Orient Overseas (International) Line (OOIL) has released its financial and operational results for 2021, citing a considerable increase in revenues.
The group’s revenue for the calendar year reached $16.832 billion, more than double its income of $8.191 billion in 2020. This marks the company’s highest annual revenue yet.
Operating profit (EBIT) came in at $7.398 billion, while EBITDA amounted to $7.967 billion.
Operating cash flow was also reported to be $8.899 billion.
In terms of operations results, OOCL’s Container Transport and Logistics business reported an EBIT of $7.387 billion, representing a margin of 44 per cent.
Liner liftings also grew to 7.587 million TEU, up from 7.462 million TEU in 2020.
“Our results for 2021, which include the highest ever revenue, liftings and profit figures for our core container shipping and logistics business, surpassed even the outstanding outcome for 2020,” said OOIL in a statement.
“The financial results were achieved in a context that is entirely without precedent. The second year of a pandemic that affected every country and every industry, 2021 produced enormous challenges.
“Since the middle of 2020, our industry, indeed the entire supply chain, has been battling the same confluence of factors. After global economies began to reopen after lockdowns driven by the pandemic, levels of demand consistently outperformed expectations, especially, but not only, on routes from Asia to North America.
“Our relationships with our customers are key to our success. We have consistently worked to assist our customers through these challenging times, honouring our contractual commitments, seeking new ways to co-operate with them on an end-to-end basis, helping them navigate the challenges of schedule changes and congestion, and adding extra capacity where possible.
“We look forward to continuing to deepen and extend our relationships with our customers in this way.”
As the company looks forward through the rest of 2022, it believes demand will remain resilient and congestion and disruption will continue to put pressure on the global supply chain.
“It seems unlikely that this situation will change materially during the first half of 2022, but we will continue to pay close attention to key leading indicators and to the forecasts and expectations of our customers,” OOCL continued.
“Beyond the first half of 2022, forecasting becomes even more difficult, and it remains true that the full implications of the COVID-19 pandemic on world trade have yet to be seen, particularly in terms of supply chain evolution.
“We will remain attentive to market trends and will seek to be at the forefront of positive developments, including enhancing relationships with our customers, offering more end-to-end solutions, and leading the process of digitalisation in our industry.”
Some of OOCL’s operational highlights from the last year include the company launching its first multimodal container service from China to the US East Coast, to help meet customer demand.
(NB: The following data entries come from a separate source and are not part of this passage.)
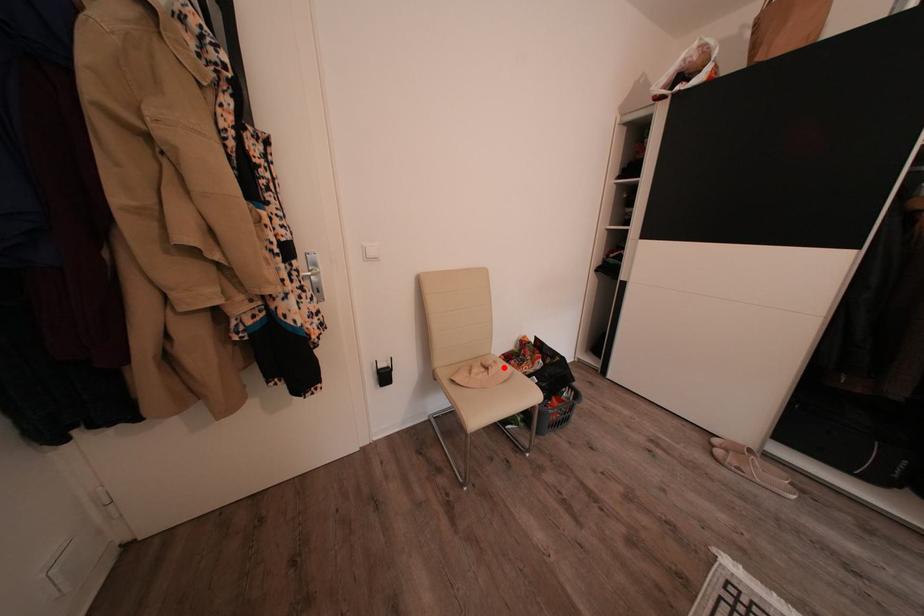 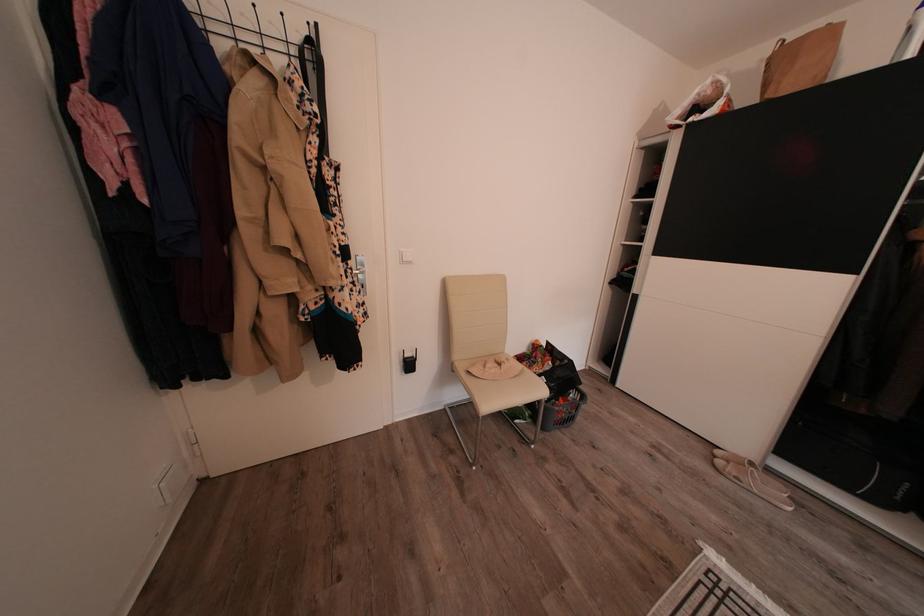 The point at the highlighted location is marked in the first image. Where is the corresponding point in the second image?

(516, 365) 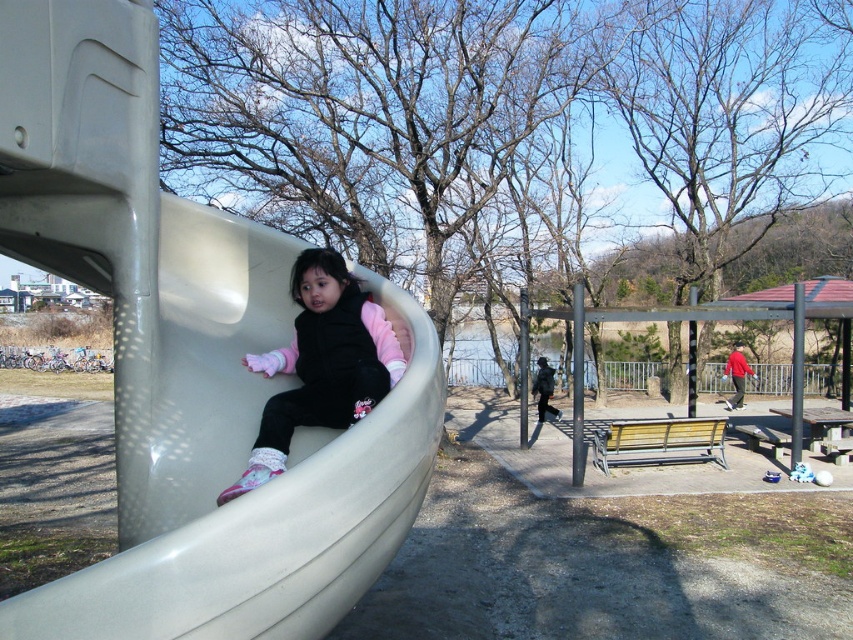 Can you confirm if smooth plastic slide at left is wider than matte pink sweater at center?

In fact, smooth plastic slide at left might be narrower than matte pink sweater at center.

In the scene shown: Who is positioned more to the left, smooth plastic slide at left or matte pink sweater at center?

smooth plastic slide at left is more to the left.

Is point (91, 269) positioned in front of point (381, 385)?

The “innovative” product is a combination of the “Chang An” China-Europe block train service from Xian to Kaliningrad, Russia, with onward feeder to Bremerhaven, and then with OOCL ocean services from Bremerhaven to various ports on the US East Coast.
Back in November, the group also introduced its China Straits Service 3 (CSS3), strengthening its China to South-East Asia service network.
The launch of this new service aimed to supplement CSS1 and CSS2 which were launched in 2020.